Wohl kein anderes Popalbum wird dieses Jahr mit so großer Spannung erwartet wie "Everything Now" von Arcade Fire. Ein mitreißendes Konzert in Berlin liefert den vielversprechenden Vorgeschmack.

Von Werner Herpell, dpa 03.07.2017, 10:24

Berlin (dpa) - Ja, er klingt wie die großen ABBA-Hits der 70er, dieser unwiderstehliche Ohrwurm "Everything Now". Die kanadische Band Arcade Fire platziert die supereingängige, für manche ältere Fans aber arg leichtgewichtige erste Single aus dem kommenden Album gleich an den Anfang ihres Berliner Konzerts.

Und es funktioniert. Sofort gibt es für die meisten der etwa 17 000 Besucher in der ausverkauften Köpenicker Open-Air-Bühne Wuhlheide am Sonntagabend kein Halten mehr, die allgemeine Glückseligkeit ist mit Händen zu greifen.

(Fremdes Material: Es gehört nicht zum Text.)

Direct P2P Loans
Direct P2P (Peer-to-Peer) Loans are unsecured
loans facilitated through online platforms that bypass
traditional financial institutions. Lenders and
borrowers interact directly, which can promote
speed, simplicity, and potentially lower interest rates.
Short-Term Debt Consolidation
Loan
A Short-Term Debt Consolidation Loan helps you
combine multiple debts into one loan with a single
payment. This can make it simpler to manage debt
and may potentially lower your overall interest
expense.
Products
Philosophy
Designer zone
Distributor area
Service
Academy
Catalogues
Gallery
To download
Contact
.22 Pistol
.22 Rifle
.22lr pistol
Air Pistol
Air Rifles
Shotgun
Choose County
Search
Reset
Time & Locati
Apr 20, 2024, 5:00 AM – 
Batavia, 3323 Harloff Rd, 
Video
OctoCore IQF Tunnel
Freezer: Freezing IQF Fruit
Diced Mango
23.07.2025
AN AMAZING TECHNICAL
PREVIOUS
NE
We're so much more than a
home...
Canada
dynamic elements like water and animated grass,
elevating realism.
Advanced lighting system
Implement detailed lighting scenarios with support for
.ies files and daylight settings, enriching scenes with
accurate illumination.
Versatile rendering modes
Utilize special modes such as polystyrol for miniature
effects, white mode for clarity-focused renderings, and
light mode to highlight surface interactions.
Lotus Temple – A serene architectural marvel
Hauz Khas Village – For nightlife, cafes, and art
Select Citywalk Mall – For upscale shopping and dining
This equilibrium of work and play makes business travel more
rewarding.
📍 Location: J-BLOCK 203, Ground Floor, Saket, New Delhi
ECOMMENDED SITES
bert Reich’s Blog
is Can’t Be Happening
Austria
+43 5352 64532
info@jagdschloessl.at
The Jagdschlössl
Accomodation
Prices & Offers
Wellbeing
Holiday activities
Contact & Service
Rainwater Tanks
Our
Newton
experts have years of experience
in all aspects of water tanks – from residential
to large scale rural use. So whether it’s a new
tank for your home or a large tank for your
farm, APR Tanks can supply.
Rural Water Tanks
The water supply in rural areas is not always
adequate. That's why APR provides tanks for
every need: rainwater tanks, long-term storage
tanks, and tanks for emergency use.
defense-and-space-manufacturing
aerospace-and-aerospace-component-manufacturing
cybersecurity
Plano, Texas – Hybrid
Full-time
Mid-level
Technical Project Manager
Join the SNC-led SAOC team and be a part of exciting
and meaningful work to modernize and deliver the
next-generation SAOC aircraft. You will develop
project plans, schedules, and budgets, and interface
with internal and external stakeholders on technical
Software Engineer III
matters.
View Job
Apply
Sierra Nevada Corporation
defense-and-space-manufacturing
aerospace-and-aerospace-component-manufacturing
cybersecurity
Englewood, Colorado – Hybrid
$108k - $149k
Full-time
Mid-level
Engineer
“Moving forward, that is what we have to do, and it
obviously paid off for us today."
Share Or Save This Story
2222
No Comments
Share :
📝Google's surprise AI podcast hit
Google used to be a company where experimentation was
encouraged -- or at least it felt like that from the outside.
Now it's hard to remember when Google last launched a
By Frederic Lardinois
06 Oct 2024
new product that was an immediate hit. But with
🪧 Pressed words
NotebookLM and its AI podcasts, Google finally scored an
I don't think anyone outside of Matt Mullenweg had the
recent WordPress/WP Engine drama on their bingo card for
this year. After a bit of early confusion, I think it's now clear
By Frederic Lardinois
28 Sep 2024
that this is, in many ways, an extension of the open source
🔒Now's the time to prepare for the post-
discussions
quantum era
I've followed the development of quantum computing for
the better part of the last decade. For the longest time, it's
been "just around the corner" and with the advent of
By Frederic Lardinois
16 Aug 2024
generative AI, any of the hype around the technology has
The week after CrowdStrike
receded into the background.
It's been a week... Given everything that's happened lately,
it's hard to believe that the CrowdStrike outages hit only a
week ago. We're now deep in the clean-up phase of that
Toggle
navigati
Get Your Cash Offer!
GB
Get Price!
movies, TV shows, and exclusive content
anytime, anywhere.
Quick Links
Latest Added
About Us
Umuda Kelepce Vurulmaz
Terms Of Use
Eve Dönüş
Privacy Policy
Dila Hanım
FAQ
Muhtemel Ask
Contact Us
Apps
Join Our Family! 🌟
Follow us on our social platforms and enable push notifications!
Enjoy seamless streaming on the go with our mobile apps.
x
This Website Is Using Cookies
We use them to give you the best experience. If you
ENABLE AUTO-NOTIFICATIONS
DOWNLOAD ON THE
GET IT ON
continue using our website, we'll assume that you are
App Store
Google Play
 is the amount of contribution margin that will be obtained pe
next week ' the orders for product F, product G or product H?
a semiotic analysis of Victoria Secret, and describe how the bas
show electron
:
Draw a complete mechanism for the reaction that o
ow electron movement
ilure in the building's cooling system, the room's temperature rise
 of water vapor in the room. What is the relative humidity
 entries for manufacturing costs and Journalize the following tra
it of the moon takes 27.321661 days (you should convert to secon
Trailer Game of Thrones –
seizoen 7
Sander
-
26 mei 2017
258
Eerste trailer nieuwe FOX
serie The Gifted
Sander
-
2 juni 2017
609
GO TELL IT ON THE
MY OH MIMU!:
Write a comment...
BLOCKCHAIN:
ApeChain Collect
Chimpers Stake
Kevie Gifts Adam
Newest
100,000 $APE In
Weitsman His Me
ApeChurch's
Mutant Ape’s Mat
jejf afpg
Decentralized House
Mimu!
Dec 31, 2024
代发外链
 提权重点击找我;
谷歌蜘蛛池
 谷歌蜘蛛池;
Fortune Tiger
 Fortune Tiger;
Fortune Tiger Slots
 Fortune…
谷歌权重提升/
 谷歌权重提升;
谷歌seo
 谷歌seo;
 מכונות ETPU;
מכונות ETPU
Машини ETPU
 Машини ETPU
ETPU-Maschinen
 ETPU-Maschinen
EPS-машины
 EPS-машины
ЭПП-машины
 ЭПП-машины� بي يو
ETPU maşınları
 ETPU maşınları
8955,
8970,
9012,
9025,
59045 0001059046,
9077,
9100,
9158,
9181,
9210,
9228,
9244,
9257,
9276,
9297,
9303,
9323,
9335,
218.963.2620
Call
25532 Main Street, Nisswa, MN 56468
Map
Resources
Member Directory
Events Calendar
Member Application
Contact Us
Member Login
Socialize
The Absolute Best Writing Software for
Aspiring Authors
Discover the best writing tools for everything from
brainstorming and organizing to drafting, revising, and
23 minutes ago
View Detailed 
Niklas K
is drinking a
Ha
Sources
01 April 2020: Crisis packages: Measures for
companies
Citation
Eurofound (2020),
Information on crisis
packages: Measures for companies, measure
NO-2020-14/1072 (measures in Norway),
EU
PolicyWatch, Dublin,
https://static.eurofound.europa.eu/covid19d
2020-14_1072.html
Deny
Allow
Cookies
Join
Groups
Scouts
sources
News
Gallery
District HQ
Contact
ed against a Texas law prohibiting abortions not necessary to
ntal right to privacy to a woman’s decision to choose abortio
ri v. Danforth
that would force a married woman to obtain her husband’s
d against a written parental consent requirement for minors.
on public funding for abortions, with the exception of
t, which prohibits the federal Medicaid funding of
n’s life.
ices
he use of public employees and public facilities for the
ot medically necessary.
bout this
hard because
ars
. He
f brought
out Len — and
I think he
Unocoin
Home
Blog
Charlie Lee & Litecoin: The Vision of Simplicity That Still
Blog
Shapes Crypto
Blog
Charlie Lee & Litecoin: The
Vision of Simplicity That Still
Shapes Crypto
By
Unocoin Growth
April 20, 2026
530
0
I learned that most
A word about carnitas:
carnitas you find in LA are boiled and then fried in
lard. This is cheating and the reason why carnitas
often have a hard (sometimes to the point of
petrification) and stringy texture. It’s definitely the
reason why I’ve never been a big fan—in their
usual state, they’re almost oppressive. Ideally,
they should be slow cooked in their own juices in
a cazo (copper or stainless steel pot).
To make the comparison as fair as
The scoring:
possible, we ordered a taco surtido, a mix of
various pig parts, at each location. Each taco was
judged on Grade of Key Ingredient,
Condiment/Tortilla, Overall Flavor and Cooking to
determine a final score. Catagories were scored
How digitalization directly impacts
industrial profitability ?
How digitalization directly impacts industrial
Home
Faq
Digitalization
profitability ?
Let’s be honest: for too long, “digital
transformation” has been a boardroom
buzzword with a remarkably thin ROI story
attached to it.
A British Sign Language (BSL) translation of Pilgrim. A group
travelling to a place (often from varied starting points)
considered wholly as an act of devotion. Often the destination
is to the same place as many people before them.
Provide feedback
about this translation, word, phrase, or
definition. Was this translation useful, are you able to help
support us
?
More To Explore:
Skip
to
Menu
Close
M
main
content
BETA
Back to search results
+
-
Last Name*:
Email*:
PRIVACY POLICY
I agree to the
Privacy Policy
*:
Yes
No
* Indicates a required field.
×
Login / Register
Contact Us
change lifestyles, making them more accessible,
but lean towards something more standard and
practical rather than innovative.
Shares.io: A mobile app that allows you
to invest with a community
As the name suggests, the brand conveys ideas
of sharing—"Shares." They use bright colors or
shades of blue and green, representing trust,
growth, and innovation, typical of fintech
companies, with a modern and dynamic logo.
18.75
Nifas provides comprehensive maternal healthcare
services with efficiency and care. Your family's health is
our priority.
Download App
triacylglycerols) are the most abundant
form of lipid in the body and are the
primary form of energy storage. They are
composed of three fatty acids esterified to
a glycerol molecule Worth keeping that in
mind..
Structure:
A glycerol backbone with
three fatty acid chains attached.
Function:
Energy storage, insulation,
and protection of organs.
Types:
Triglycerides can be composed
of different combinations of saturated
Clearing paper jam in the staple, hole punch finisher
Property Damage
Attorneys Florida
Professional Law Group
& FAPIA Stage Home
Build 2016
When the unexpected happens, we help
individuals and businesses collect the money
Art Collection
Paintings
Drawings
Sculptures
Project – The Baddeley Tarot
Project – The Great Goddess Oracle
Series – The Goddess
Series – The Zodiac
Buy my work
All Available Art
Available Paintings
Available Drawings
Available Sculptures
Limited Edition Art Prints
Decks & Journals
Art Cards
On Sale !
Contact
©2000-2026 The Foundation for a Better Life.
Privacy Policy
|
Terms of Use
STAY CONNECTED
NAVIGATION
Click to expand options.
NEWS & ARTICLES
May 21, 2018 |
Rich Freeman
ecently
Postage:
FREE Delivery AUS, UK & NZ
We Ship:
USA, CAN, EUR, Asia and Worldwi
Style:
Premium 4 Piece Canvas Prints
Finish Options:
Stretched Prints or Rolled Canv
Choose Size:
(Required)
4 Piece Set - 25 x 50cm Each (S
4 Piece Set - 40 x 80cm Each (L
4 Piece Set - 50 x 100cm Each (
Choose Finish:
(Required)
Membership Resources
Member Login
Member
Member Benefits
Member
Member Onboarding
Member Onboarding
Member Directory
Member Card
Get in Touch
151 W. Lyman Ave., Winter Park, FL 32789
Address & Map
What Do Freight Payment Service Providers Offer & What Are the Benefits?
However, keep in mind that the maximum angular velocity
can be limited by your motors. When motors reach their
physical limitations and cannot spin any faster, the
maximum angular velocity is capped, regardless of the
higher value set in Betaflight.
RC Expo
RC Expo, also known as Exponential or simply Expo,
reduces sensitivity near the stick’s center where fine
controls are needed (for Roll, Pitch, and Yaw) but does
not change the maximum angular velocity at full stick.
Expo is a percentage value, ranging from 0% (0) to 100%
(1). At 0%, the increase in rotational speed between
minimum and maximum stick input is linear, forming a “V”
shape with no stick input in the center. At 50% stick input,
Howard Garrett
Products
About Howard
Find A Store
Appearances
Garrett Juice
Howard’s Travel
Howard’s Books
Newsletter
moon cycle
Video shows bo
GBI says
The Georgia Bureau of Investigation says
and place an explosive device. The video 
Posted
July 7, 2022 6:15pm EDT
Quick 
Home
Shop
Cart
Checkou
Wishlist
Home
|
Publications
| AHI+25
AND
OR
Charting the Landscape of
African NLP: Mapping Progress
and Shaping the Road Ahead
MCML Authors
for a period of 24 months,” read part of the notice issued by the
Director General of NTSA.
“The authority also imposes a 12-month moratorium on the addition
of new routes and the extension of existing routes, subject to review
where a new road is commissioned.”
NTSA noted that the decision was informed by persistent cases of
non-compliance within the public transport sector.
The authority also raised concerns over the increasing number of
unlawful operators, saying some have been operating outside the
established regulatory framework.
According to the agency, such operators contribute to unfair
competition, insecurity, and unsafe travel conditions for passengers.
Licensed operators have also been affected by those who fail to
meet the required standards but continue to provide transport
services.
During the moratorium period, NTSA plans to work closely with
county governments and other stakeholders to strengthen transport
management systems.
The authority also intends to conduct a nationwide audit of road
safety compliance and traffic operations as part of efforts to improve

Wieder einmal springt die enorme Spielfreude und schiere melodische Überwältigungskraft der zehnköpfigen Live-Truppe um Sänger Win Butler und seine Ehefrau Régine Chassagne sofort über.

Arcade Fire haben zwar einen weiten Weg hinter sich - gerade auch stilistisch, seit David Bowie sie angeblich noch vor ihrem grandios düsteren Artrock-Debüt "Funeral" (2004) entdeckte. Aber auf der Bühne sind sie, selbst wenn die Songs glatter geworden sind, immer noch diese wuselige, wild durcheinander tobende, Hymnen schmetternde, supernett-chaotische Kumpel-Band aus Montreal. Gitarren, Bass, zwei Drumsets, Trommeln, Orgel und Klavier, Vibrafon, Geige, Akkordeon und Stimmen, Stimmen, Stimmen - ein herrlicher, ausgelassener Lärm.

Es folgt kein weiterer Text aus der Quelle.